It Doesn’t Make Sense

I moved to a foreign country with no solid contacts, no job, and no idea of where to live. People called me crazy. I don’t live by other people’s standards of success, but I am not crazy.

Honor and Dustin were best friends as children. D came from a more well off family than H, so he often brought extra food to school to share with H. D and H lived on the same hillside outside of Kigali, so they saw each other all the time. They laughed about giving each other piggyback rides to and from school, and the amount of time it took because of this game.

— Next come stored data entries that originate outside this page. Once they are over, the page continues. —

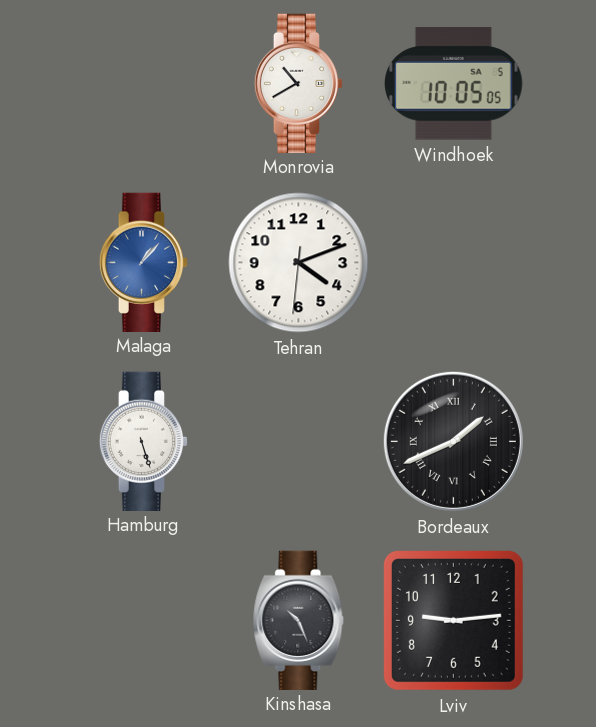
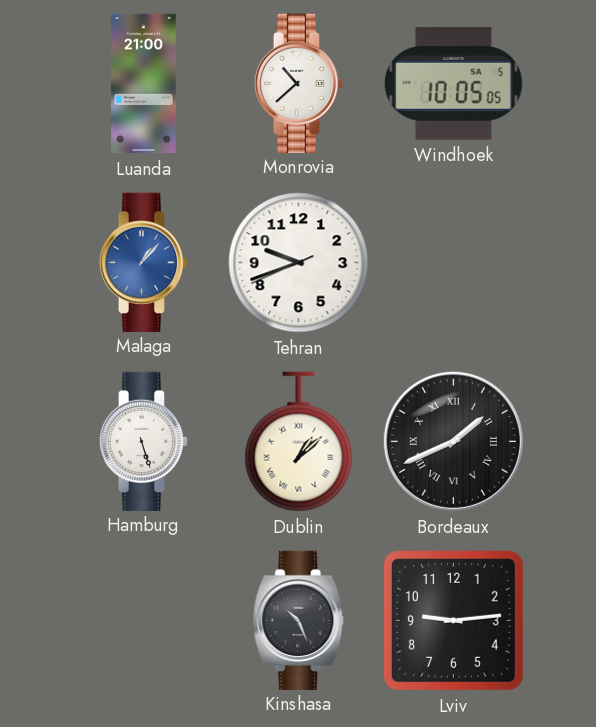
Luanda: none -> 21:00
Monrovia: 10:40 -> 10:38
Tehran: 4:11 -> 9:41
Dublin: none -> 1:08
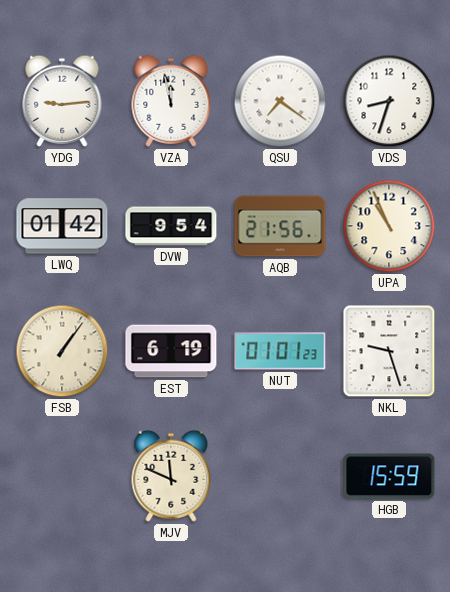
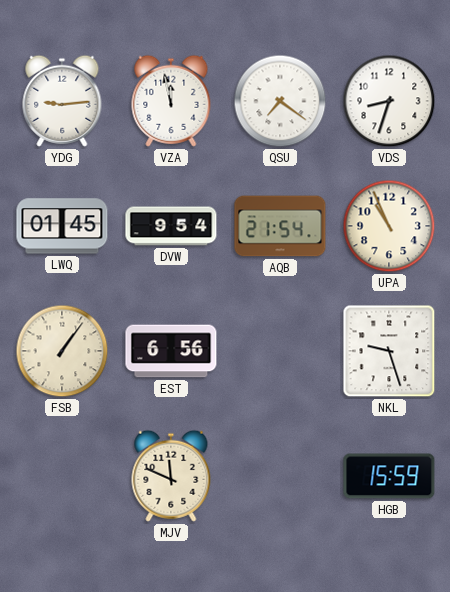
LWQ: 01:42 -> 01:45
AQB: 21:56 -> 21:54
EST: 6:19 -> 6:56
NUT: 01:01 -> none
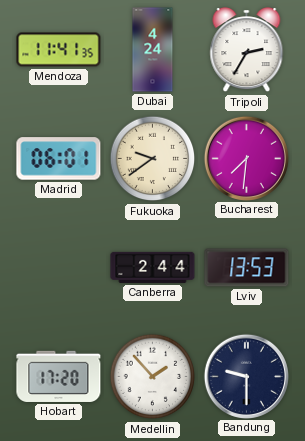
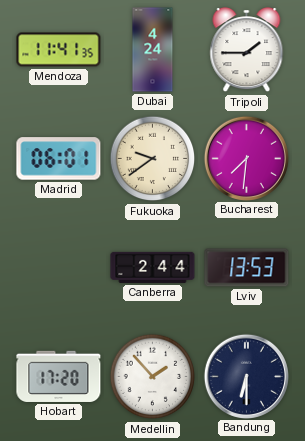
Tripoli: 2:35 -> 1:45
Bandung: 9:30 -> 6:30
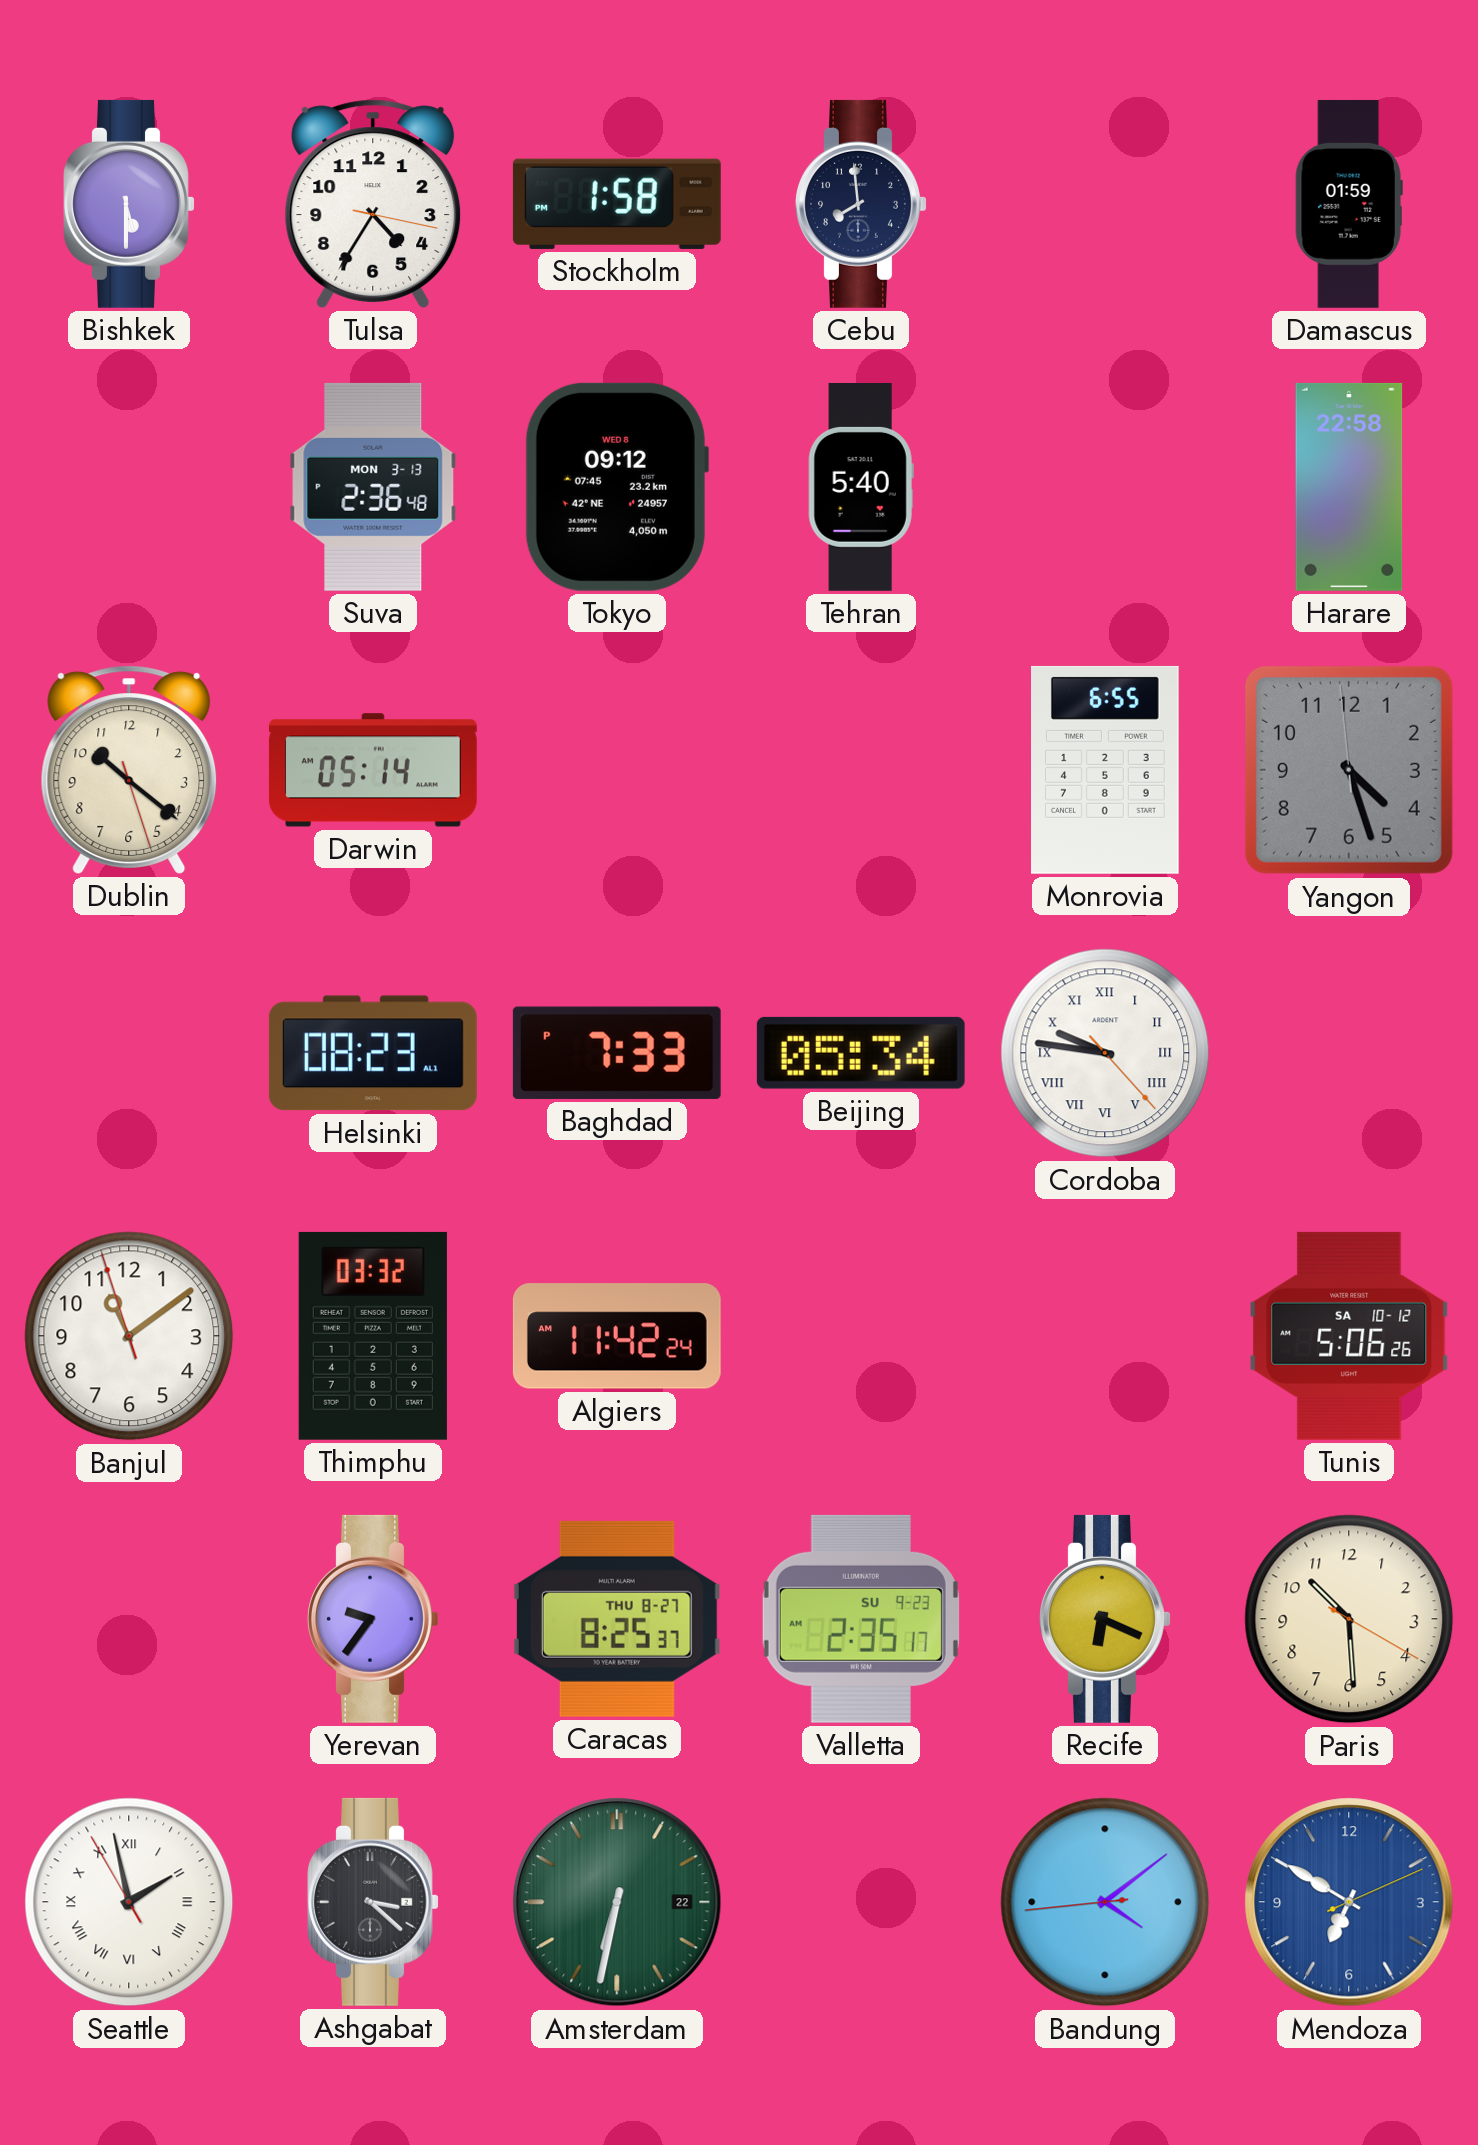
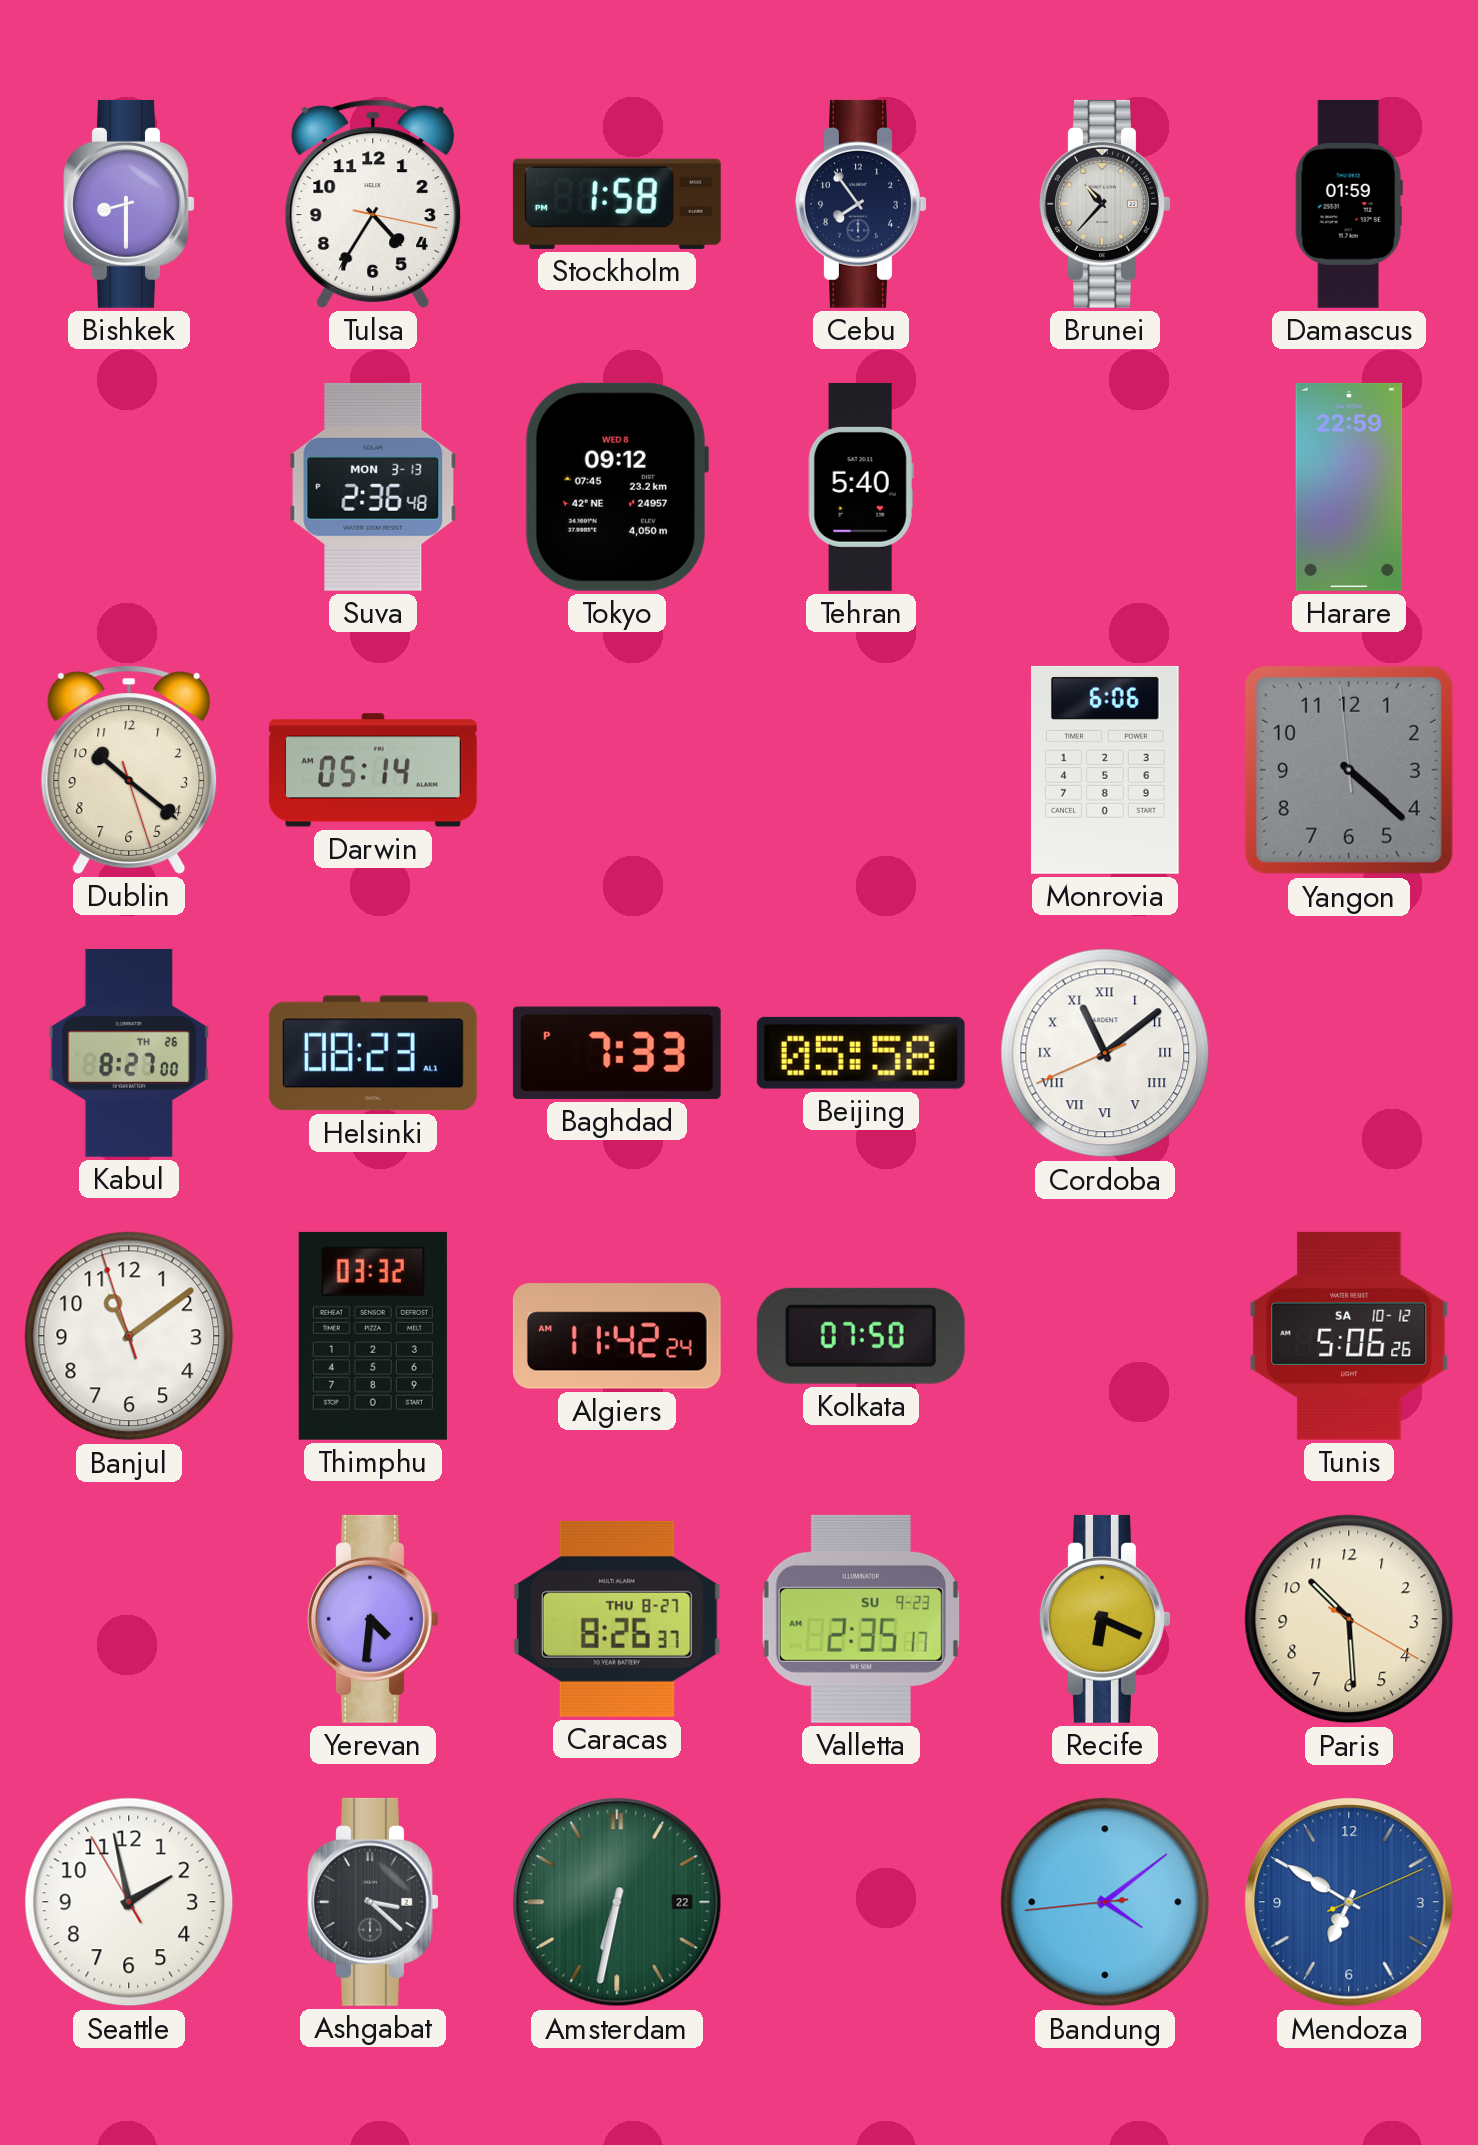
Bishkek: 5:30 -> 8:30
Cebu: 7:59 -> 7:54
Brunei: none -> 10:37
Harare: 22:58 -> 22:59
Monrovia: 6:55 -> 6:06
Yangon: 4:26 -> 4:21
Kabul: none -> 8:27
Beijing: 05:34 -> 05:58
Cordoba: 9:46 -> 11:08
Kolkata: none -> 07:50
Yerevan: 9:36 -> 4:31
Caracas: 8:25 -> 8:26
Seattle numerals: Roman -> Arabic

When H was 14 years old, both his parents and 5 cousins that lived at his home were killed in the Rwandan genocide. He fled into the hills surrounding Kigali and hid for two weeks, until the rebel soldiers gained control of the area and created an environment of safety. His home was torn apart, literally—his neighbors used their own hands to tear pieces of the roof and walls apart. His parents, his cousins (who were for all intents and purposes his siblings) murdered. H harbored hatred. H said that if the killers and thieves died, he would feel no remorse. As H grew up and matured as a human, he recognized the humanity in his neighbors, and realized that they were “not inherently bad people, they were the same people after the crimes as they had been prior.”

In 2006, H attended a community trial. The purpose was to exchange lesser punishment for statements of the truth. Accusations abounded, and when H heard other convicted genocidaires accuse D of killing members of H’s family, he was dumbstruck. This didn’t make sense; H could not fathom his best friend engaging in violence against his own family. D was prison, but so was half the country, so H didn’t think it was actually for murder. He went to the prison in-order to find the facts for himself. H said that he needed to see D in person to confirm that he wasn’t a monster. He needed to see that he was still human.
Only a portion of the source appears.